Greyfriars Vineyard makes several sparklers, but this fizz, in particular, is a cracker. It comes from the Estate’s Chardonnay grapes and is fuller, rounder, creamier and nuttier than most English fizz, because they ferment and age the wine in oak barrels before giving the wine its bubbles. You still get the mouthwatering, crisp acidity of England, but it is married with a rich softness like lemon curd smeared on warm brioche.
Lyrarakis ‘Voila’ Assyrtiko, Greece 2016
Majestic, £11.99
I’ve become a big fan of Greek white wines over the last few years – some of them have been bracingly snappy, some have been hauntingly scented – but none of them came from the island of Crete. Indeed, when I’ve visited Crete I’ve usually ended up on Campari & soda.

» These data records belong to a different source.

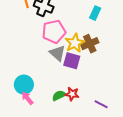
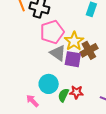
brown cross: (90, 44) -> (89, 50), moved
cyan circle: (24, 85) -> (49, 84), moved
green semicircle: (59, 96) -> (63, 95), turned -32

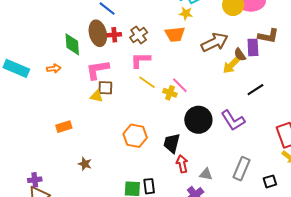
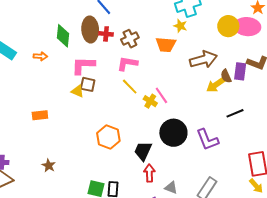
brown star: (85, 164) -> (49, 165), moved

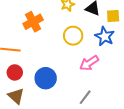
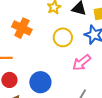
orange cross: (33, 22) -> (22, 28), turned -30

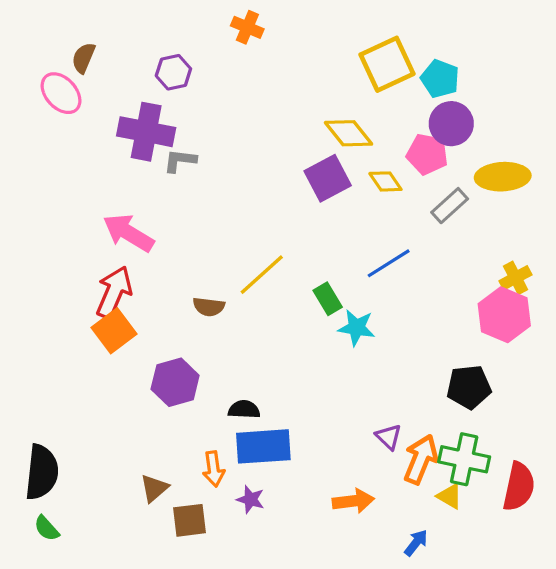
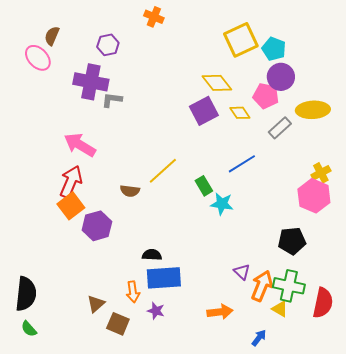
purple hexagon: (175, 382) -> (97, 226), moved
brown square: (189, 520) -> (118, 324), turned 30

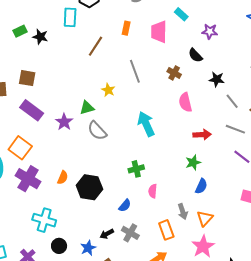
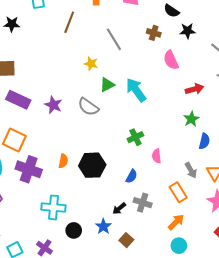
black star: (217, 79) -> (188, 31), moved
green triangle: (87, 108) -> (107, 85), moved

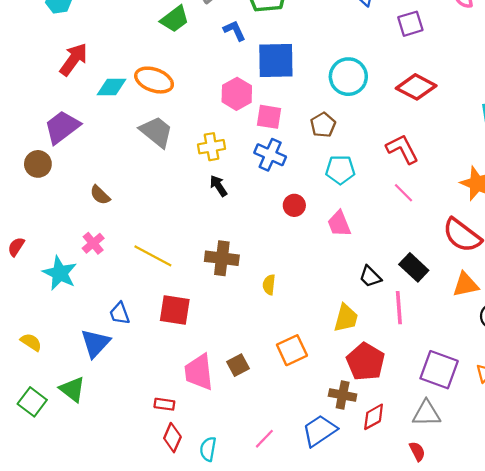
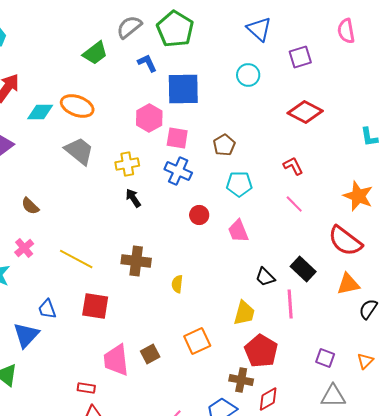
cyan circle: (348, 77) -> (248, 75), moved, size x0.7
red L-shape: (402, 149) -> (293, 166), size x0.7
purple square: (439, 370) -> (325, 358), size x0.6
gray triangle: (426, 413) -> (333, 396), moved

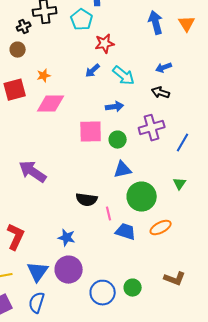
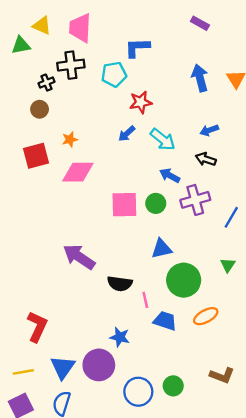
cyan pentagon: (82, 20) -> (114, 74), turned 30
blue arrow: (115, 107) -> (170, 176), moved, turned -144
green circle: (118, 140) -> (156, 203), moved
purple arrow: (33, 172) -> (79, 257), moved
blue star: (67, 238) -> (120, 337), moved

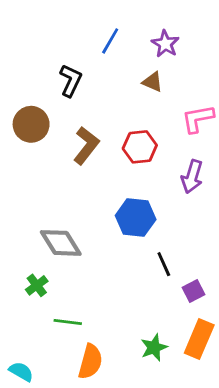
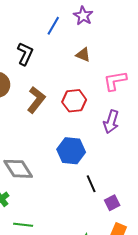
purple star: (165, 44) -> (83, 16), moved

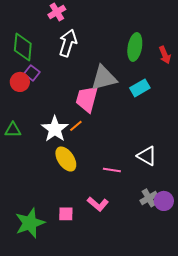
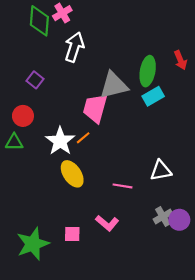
green diamond: (23, 47) -> (39, 21), moved
green ellipse: (135, 47) -> (148, 71), moved
red circle: (20, 82) -> (23, 116), moved
white triangle: (147, 156) -> (161, 171), turned -40

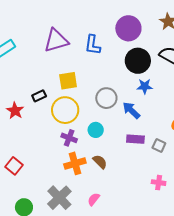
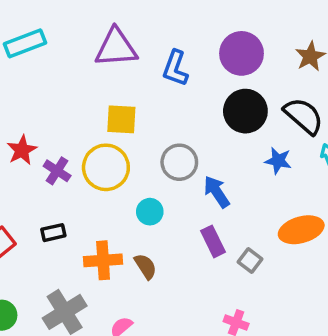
blue star: (145, 86) -> (278, 161), moved
black rectangle: (39, 96) -> (53, 233), moved
purple cross: (69, 138) -> (57, 171), moved
purple rectangle: (135, 139) -> (213, 241), turned 48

But then I discovered the Lyrarakis family. They’ve planted a whole range of exciting grape varieties (some of them virtually extinct), in a high, cool valley in central Crete, and they are transforming the reputation of the island.
Assyrtiko is a grape that makes volcanic, haughty, pithy wines on the sparse, lava-strewn landscape of Santorini. It obviously does just as well in Crete, because this is packed with apple flavours like the best farm apple juice you could buy, the acidity is just enough to make your gums shiver politely in anticipation, and there’s a lingering taste of the island, as though someone had sprinkled a few grains of rock dust into your glass.

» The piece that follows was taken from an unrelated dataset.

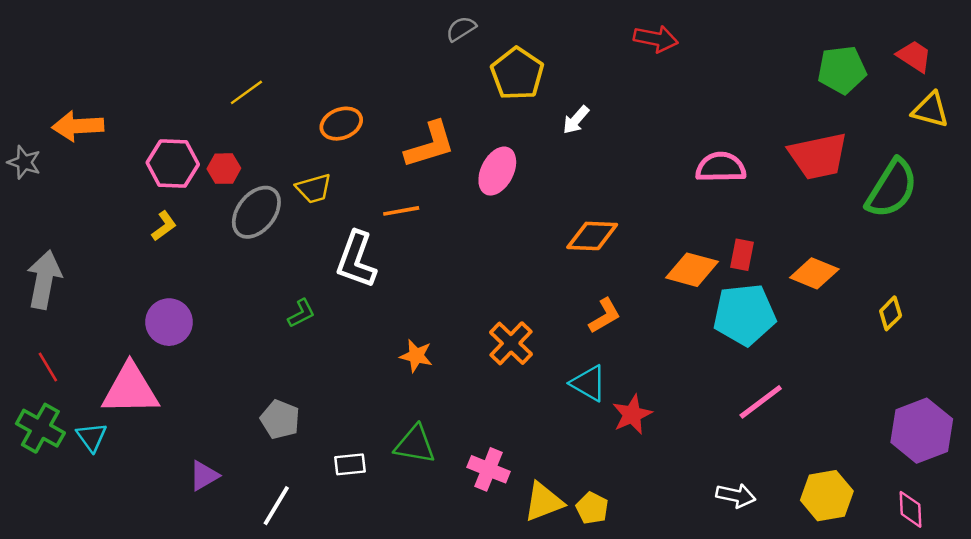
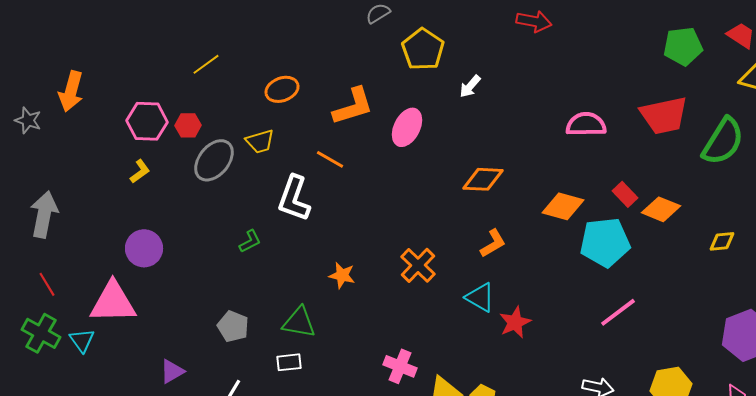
orange arrow: (78, 126) -> (71, 91), turned -72
orange line: (401, 211) -> (330, 159), turned 40
red rectangle: (742, 255) -> (625, 194), moved, turned -55
yellow diamond: (891, 313) -> (722, 241), turned 40
green triangle: (415, 444) -> (299, 322), moved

Viñalba Reserva de la Familia Malbec, Mendoza, Argentina
Morrisons, £9.25
Argentine Malbec has become one of the most reliably juicy, lush, fruit-crammed reds that money can buy (and not for all that much money, either). Even bargain basement Malbec tastes reasonably good. But this one is definitely not bargain basement – it’s just fantastically good value – a very different matter altogether.
Mendoza’s vineyards sweep away from the mighty Andes for miles, and they can get pretty hot. But there is a hidden valley that creeps up towards the mountains, getting ever colder the higher you go, even though the sun still shines relentlessly. This is the Uco Valley.
And this is where Viñalba grow their Malbec grapes. The cool conditions mean that the grapes retain a mouthwatering, crunchy cranberry skin freshness, while the sun ripens the dark fruit to scented raspberry and red plum spiciness, just dabbed with a hint of the rocky vineyard soil the grapes were grown in.